◆ **WORK REQUEST**
Your answer must match the material exactly, line for line.

PROVIDED MATERIAL START

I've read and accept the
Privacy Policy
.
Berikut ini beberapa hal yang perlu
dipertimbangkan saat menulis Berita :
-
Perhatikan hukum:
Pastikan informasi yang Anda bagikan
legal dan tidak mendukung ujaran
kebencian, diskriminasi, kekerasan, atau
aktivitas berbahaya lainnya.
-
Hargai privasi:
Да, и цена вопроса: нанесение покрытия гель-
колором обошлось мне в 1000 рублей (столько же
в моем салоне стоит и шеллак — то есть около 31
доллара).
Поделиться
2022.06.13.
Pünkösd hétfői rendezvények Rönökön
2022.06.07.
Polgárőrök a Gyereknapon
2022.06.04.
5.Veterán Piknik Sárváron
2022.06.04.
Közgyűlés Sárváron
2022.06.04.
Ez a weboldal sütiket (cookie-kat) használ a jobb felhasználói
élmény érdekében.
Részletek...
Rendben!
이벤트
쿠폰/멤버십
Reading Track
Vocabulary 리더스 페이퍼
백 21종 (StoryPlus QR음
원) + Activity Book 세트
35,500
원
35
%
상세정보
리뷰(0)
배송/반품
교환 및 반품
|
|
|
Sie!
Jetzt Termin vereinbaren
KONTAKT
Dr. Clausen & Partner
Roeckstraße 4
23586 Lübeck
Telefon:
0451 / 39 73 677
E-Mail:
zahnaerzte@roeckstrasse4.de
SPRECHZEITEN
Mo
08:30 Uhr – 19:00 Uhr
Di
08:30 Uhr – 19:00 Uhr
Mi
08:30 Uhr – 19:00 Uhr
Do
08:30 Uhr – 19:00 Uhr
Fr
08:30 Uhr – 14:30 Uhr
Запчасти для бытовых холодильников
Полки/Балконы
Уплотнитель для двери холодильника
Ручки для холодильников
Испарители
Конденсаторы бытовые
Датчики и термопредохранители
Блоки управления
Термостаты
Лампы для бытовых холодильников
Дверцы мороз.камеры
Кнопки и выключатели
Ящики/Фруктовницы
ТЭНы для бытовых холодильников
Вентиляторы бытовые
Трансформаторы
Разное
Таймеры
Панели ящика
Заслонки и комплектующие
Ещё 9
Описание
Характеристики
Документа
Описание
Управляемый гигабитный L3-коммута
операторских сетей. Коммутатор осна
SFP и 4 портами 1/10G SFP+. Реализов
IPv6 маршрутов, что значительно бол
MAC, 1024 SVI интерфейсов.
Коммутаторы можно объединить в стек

PROVIDED MATERIAL END

◆ **RESPONSE**
I've read and accept the
Privacy Policy
.
Berikut ini beberapa hal yang perlu
dipertimbangkan saat menulis Berita :
-
Perhatikan hukum:
Pastikan informasi yang Anda bagikan
legal dan tidak mendukung ujaran
kebencian, diskriminasi, kekerasan, atau
aktivitas berbahaya lainnya.
-
Hargai privasi:
Да, и цена вопроса: нанесение покрытия гель-
колором обошлось мне в 1000 рублей (столько же
в моем салоне стоит и шеллак — то есть около 31
доллара).
Поделиться
2022.06.13.
Pünkösd hétfői rendezvények Rönökön
2022.06.07.
Polgárőrök a Gyereknapon
2022.06.04.
5.Veterán Piknik Sárváron
2022.06.04.
Közgyűlés Sárváron
2022.06.04.
Ez a weboldal sütiket (cookie-kat) használ a jobb felhasználói
élmény érdekében.
Részletek...
Rendben!
이벤트
쿠폰/멤버십
Reading Track
Vocabulary 리더스 페이퍼
백 21종 (StoryPlus QR음
원) + Activity Book 세트
35,500
원
35
%
상세정보
리뷰(0)
배송/반품
교환 및 반품
|
|
|
Sie!
Jetzt Termin vereinbaren
KONTAKT
Dr. Clausen & Partner
Roeckstraße 4
23586 Lübeck
Telefon:
0451 / 39 73 677
E-Mail:
zahnaerzte@roeckstrasse4.de
SPRECHZEITEN
Mo
08:30 Uhr – 19:00 Uhr
Di
08:30 Uhr – 19:00 Uhr
Mi
08:30 Uhr – 19:00 Uhr
Do
08:30 Uhr – 19:00 Uhr
Fr
08:30 Uhr – 14:30 Uhr
Запчасти для бытовых холодильников
Полки/Балконы
Уплотнитель для двери холодильника
Ручки для холодильников
Испарители
Конденсаторы бытовые
Датчики и термопредохранители
Блоки управления
Термостаты
Лампы для бытовых холодильников
Дверцы мороз.камеры
Кнопки и выключатели
Ящики/Фруктовницы
ТЭНы для бытовых холодильников
Вентиляторы бытовые
Трансформаторы
Разное
Таймеры
Панели ящика
Заслонки и комплектующие
Ещё 9
Описание
Характеристики
Документа
Описание
Управляемый гигабитный L3-коммута
операторских сетей. Коммутатор осна
SFP и 4 портами 1/10G SFP+. Реализов
IPv6 маршрутов, что значительно бол
MAC, 1024 SVI интерфейсов.
Коммутаторы можно объединить в стек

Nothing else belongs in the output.